4 ml of blood was thawed using lysis buffer in Nucleospin blood RNA kit then 2.0 ml of blood was moved into a new centrifuge tube for DNA isolation. Blood DNA was extracted using Nucleospin Blood DNA Midi Kit according to the manufacturer’s instruction, followed by salt clearance using Micro Bio-Spin™ P-30 Gel Columns, Tris Buffer (Bio-rad, CA, USA).

RNA/DNA quantity and quality check

RNA concentration and quality were measured by TapeStation 4200 (Agilent, CA, USA). DNA concentration was measured by Nanodrop 100. A260/A230 and A280/260 were measured using Nanodrop.

Real-time qPCR

500 ng of RNA from each sample was used for cDNA synthesis using iScript™ gDNA Clear cDNA Synthesis Kit (Bio-rad, CA, USA) and RT-PCR was run using iTaq™ Universal SYBR® Green Supermix according to the manufacturer’s instructions. In order to compare the mRNA expression profiles of the blood processed by the reference protocol and the novel method, two reference genes including 18 s and β-actin (ACTB) were examined.
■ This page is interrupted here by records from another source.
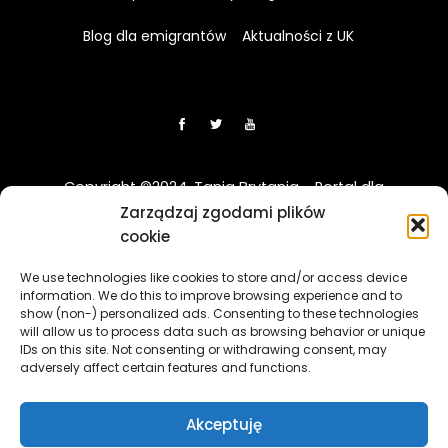
Blog dla emigrantów
Aktualności z UK
Copyright ©2024. Tania Brytania - Portal dla
Polaków w UK
Zarządzaj zgodami plików
cookie
Disclaimer: Strona TaniaBrytania.uk nie jest regulowana
We use technologies like cookies to store and/or access device
przez Financial Conduct Authority (FCA) i jest prowadzona
information. We do this to improve browsing experience and to
wyłącznie w celach informacyjno-edukacyjnych. Treści
show (non-) personalized ads. Consenting to these technologies
zawierająca linki sponsorowane i afiliacyjne, a klikając w nie
will allow us to process data such as browsing behavior or unique
i korzystając z usług reklamodawców lub firm
IDs on this site. Not consenting or withdrawing consent, may
adversely affect certain features and functions.
współpracujących, nasz serwis może otrzymać
wynagrodzenie.
[więcej]
Akceptuję
The TaniaBrytania.uk website is not regulated by the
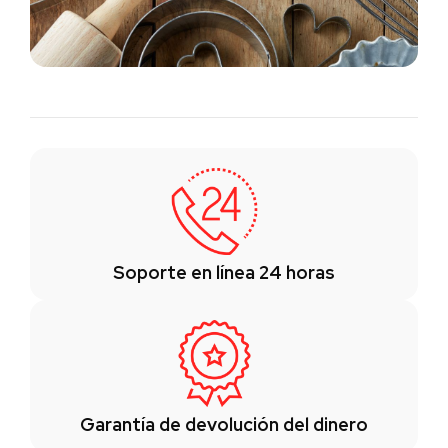
Soporte en línea 24 horas
Garantía de devolución del dinero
In addition, Monocyte Chemoattractant Protein 1 (MCP1), Tumour necrosis factor alpha (TNF-α) and Thioredoxin-Interacting Protein (TXNIP) were tested as genes of interest as they are involved in inflammation and diabetes (ref).

Statistics

For protocol optimisation, each condition was tested in duplicate on two different days using blood from the same volunteer, and data are expressed as Mean ± SEM. For validation, a human cohort of n = 6 was used and data are expressed as Mean ± SD. Unpaired t-tests were used for each comparison and P < 0.05 was considered significant.